A data-driven topology identification method for low-voltage distribution networks based on the wavelet transform
Sebastián García, Matteo Fresia, Javier M. Mora-Merchán, Alejandro Carrasco, Enrique Personal, Carlos León
Abstract
• A novel data-driven topology identification method for low-voltage distribution networks based on the wavelet transform is proposed. • A comprehensive methodology for processing the multi-resolution time-frequency features extracted by means of the wavelet transform is presented. • A robustness analysis under different levels of grid observability, dataset size, measurement errors, and RES presence is conducted. • Accuracy rates exceeding 95 % are obtained in the majority of cases. A comprehensive knowledge of topology is of great importance for the effective operation and maintenance of distribution networks. This paper contributes with a novel data-driven topology identification method for low-voltage distribution networks based on the wavelet transform. The method uses only energy measurements from smart meters, being compatible with the current European smart meter capabilities. The method identifies the feeder and phase topology of single and three-phase customers, even in unbalanced situations. A computationally-efficient methodology to link customers' time-frequency features with their network connection is proposed. The performance of the method is assessed on eleven non-synthetic networks, with a robustness assessment of factors such as network observability, dataset size, measurement errors, and Renewable Energy Sources (RES) penetration.
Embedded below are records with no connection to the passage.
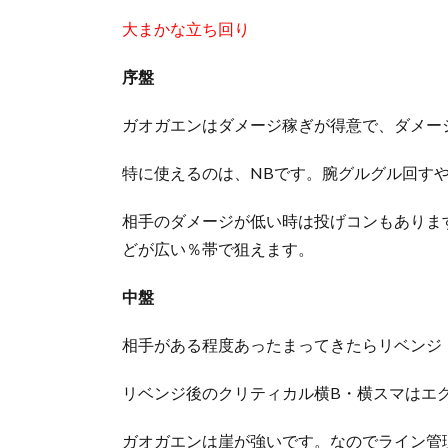
大まかな立ち回り
序盤
ガオガエンはダメージ稼ぎが得意で、ダメー
特に使えるのは、NBです。腕グルグル回す
相手のダメージが低い時は投げコンもありま
どが広い％帯で狙えます。
中盤
相手がある程度あったまってきたらリベンジ
リベンジ後のクリティカル横B・横スマはエ
ガオガエンは崖が強いです。なのでライン管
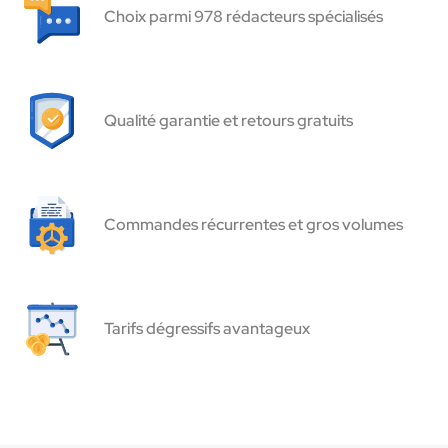
Choix parmi 978 rédacteurs spécialisés
Qualité garantie et retours gratuits
Commandes récurrentes et gros volumes
Tarifs dégressifs avantageux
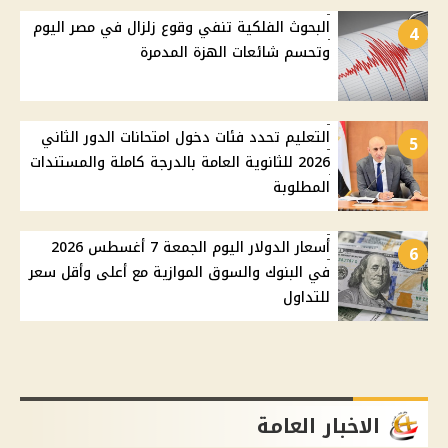
البحوث الفلكية تنفي وقوع زلزال في مصر اليوم
4
وتحسم شائعات الهزة المدمرة
التعليم تحدد فئات دخول امتحانات الدور الثاني
5
2026 للثانوية العامة بالدرجة كاملة والمستندات
المطلوبة
أسعار الدولار اليوم الجمعة 7 أغسطس 2026
6
في البنوك والسوق الموازية مع أعلى وأقل سعر
للتداول
الاخبار العامة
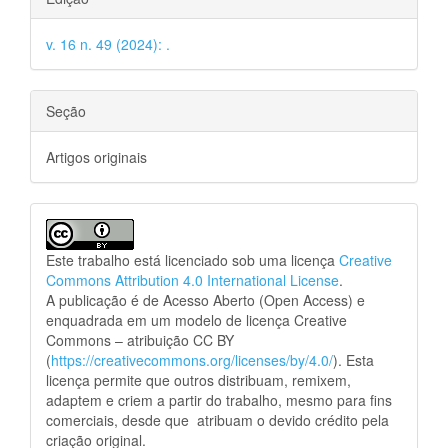
v. 16 n. 49 (2024): .
Seção
Artigos originais
Este trabalho está licenciado sob uma licença
Creative
Commons Attribution 4.0 International License
.
A publicação é de Acesso Aberto (Open Access) e
enquadrada em um modelo de licença Creative
Commons – atribuição CC BY
(
https://creativecommons.org/licenses/by/4.0/
). Esta
licença permite que outros distribuam, remixem,
adaptem e criem a partir do trabalho, mesmo para fins
comerciais, desde que atribuam o devido crédito pela
criação original.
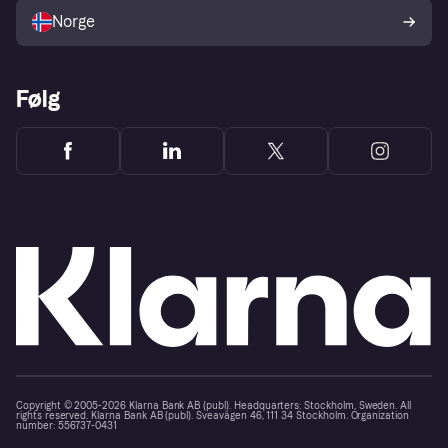
Norge
Følg
Copyright © 2005-2026 Klarna Bank AB (publ). Headquarters: Stockholm, Sweden. All
rights reserved. Klarna Bank AB (publ). Sveavägen 46, 111 34 Stockholm. Organization
number: 556737-0431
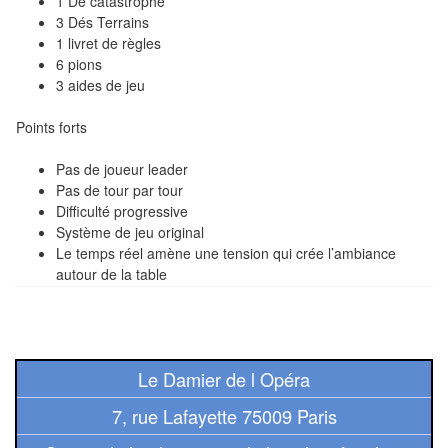
1 Dé catastrophe
Pour
3 Dés Terrains
les
1 livret de règles
enfants
6 pions
3 aides de jeu
Pour
Points forts
la
famille
Pas de joueur leader
Pas de tour par tour
Pour
Difficulté progressive
les
Système de jeu original
Le temps réel amène une tension qui crée l’ambiance
initiés
autour de la table
Pour
les
experts
Le Damier de l Opéra
En
7, rue Lafayette 75009 Paris
solitaire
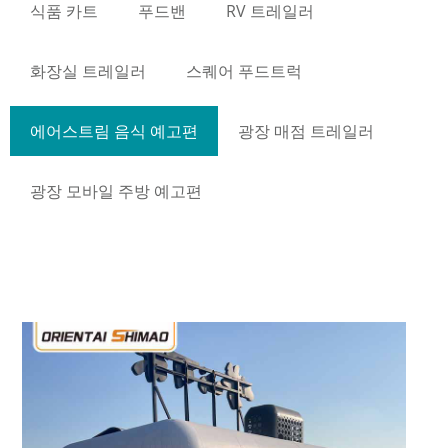
식품 카트
푸드밴
RV 트레일러
화장실 트레일러
스퀘어 푸드트럭
에어스트림 음식 예고편
광장 매점 트레일러
광장 모바일 주방 예고편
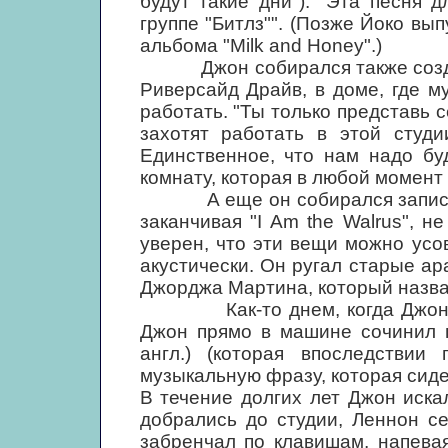
будут такие дни"): "Эта песня 
группе "Битлз"". (Позже Йоко вы
альбома "Milk and Honey".)
Джон собирался также создать
Риверсайд Драйв, в доме, где 
работать. "Ты только представь с
захотят работать в этой студи
Единственное, что нам надо бу
комнату, которая в любой момент
А еще он собирался записать с
заканчивая "I Am the Walrus", не
уверен, что эти вещи можно усо
акустически. Он ругал старые а
Джорджа Мартина, который назва
Как-то днем, когда Джон и Дж
Джон прямо в машине сочинил пе
англ.) (которая впоследствии
музыкальную фразу, которая сидел
В течение долгих лет Джон искал
добрались до студии, Леннон се
забренчал по клавишам, напева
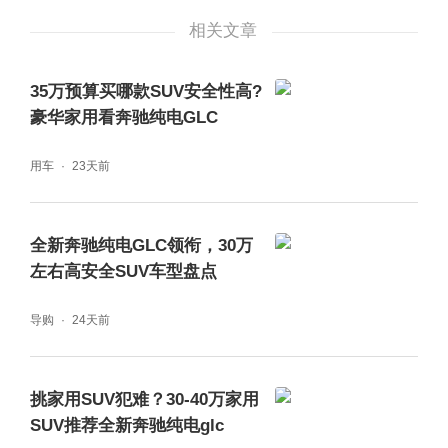
GLC搭载了基于MB.OS架构、联合Momenta
相关文章
开发的L2++级智能辅助驾驶系统。这套系统并
35万预算买哪款SUV安全性高?
非炫技，其背后是近40年辅助驾驶开发经验与
豪华家用看奔驰纯电GLC
80亿公里实车数据的积累。它实现了“全国都
用车
23天前
能开”的城区及高速领航辅助驾驶，并计划年内
通过OTA实现“车位到车位”的贯通体验。在主
全新奔驰纯电GLC领衔，30万
动安全层面，新增的AES自动紧急避让功能，
左右高安全SUV车型盘点
能在30-80公里/小时时速下，当车道被侵占而
导购
24天前
驾驶员未及时反应时，辅助进行丝滑避让；而
行业领先的EESF驾驶员无响应紧急停车功
能，则能在检测到驾驶员失能时，自动将车辆
挑家用SUV犯难？30-40万家用
SUV推荐全新奔驰纯电glc
安全停靠并呼叫救援，为生命争取黄金时间。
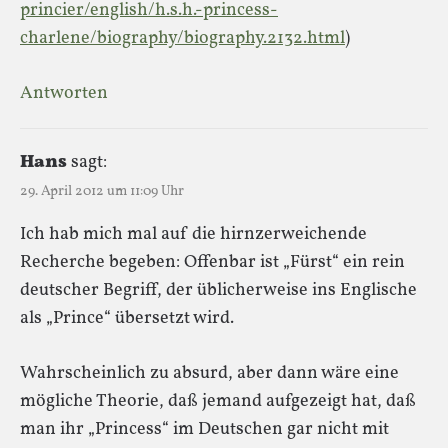
princier/english/h.s.h.-princess-
charlene/biography/biography.2132.html
)
Antworten
Hans
sagt:
29. April 2012 um 11:09 Uhr
Ich hab mich mal auf die hirnzerweichende
Recherche begeben: Offenbar ist „Fürst“ ein rein
deutscher Begriff, der üblicherweise ins Englische
als „Prince“ übersetzt wird.
Wahrscheinlich zu absurd, aber dann wäre eine
mögliche Theorie, daß jemand aufgezeigt hat, daß
man ihr „Princess“ im Deutschen gar nicht mit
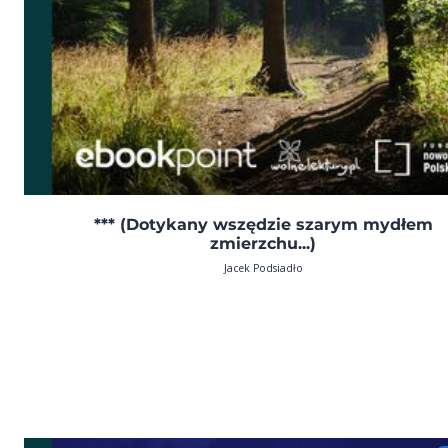
*** (Dotykany wszędzie szarym mydłem
zmierzchu...)
Jacek Podsiadło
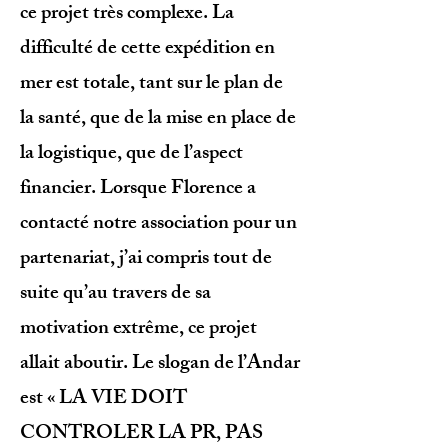
ce projet très complexe. La
difficulté de cette expédition en
mer est totale, tant sur le plan de
la santé, que de la mise en place de
la logistique, que de l’aspect
financier. Lorsque Florence a
contacté notre association pour un
partenariat, j’ai compris tout de
suite qu’au travers de sa
motivation extrême, ce projet
allait aboutir. Le slogan de l’Andar
est « LA VIE DOIT
CONTROLER LA PR, PAS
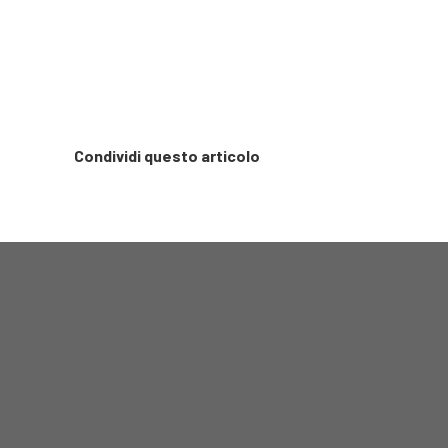
Condividi questo articolo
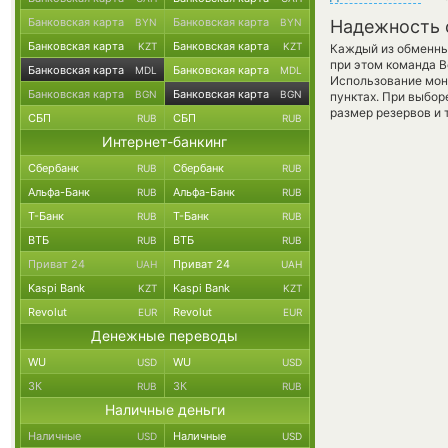
Банковская карта
Банковская карта
BYN
BYN
Надежность 
Банковская карта
Банковская карта
KZT
KZT
Каждый из обменны
при этом команда 
Банковская карта
Банковская карта
MDL
MDL
Использование мон
Банковская карта
Банковская карта
BGN
BGN
пунктах. При выбор
размер резервов и 
СБП
СБП
RUB
RUB
Интернет-банкинг
Сбербанк
Сбербанк
RUB
RUB
Альфа-Банк
Альфа-Банк
RUB
RUB
Т-Банк
Т-Банк
RUB
RUB
ВТБ
ВТБ
RUB
RUB
Приват 24
Приват 24
UAH
UAH
Kaspi Bank
Kaspi Bank
KZT
KZT
Revolut
Revolut
EUR
EUR
Денежные переводы
WU
WU
USD
USD
ЗК
ЗК
RUB
RUB
Наличные деньги
Наличные
Наличные
USD
USD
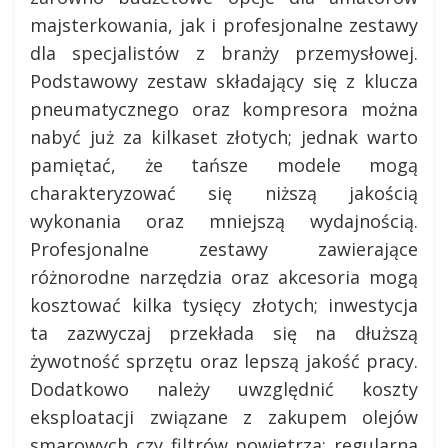
majsterkowania, jak i profesjonalne zestawy
dla specjalistów z branży przemysłowej.
Podstawowy zestaw składający się z klucza
pneumatycznego oraz kompresora można
nabyć już za kilkaset złotych; jednak warto
pamiętać, że tańsze modele mogą
charakteryzować się niższą jakością
wykonania oraz mniejszą wydajnością.
Profesjonalne zestawy zawierające
różnorodne narzędzia oraz akcesoria mogą
kosztować kilka tysięcy złotych; inwestycja
ta zazwyczaj przekłada się na dłuższą
żywotność sprzętu oraz lepszą jakość pracy.
Dodatkowo należy uwzględnić koszty
eksploatacji związane z zakupem olejów
smarowych czy filtrów powietrza; regularna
Accuracy rates exceeding 95 % are obtained in most cases, outperforming an energy-conservation approach. A 98 % accuracy can be achieved with a 30-day hourly dataset if at least 80 % of network observability is provided. For lower observability levels, 45 or 60 days of data are needed to reach similar rates. The sensitivity analysis of measurement error demonstrated that it had a negligible influence on the results. The method showed favorable results even in scenarios with high-RES penetration, with accuracy values exceeding 95 %.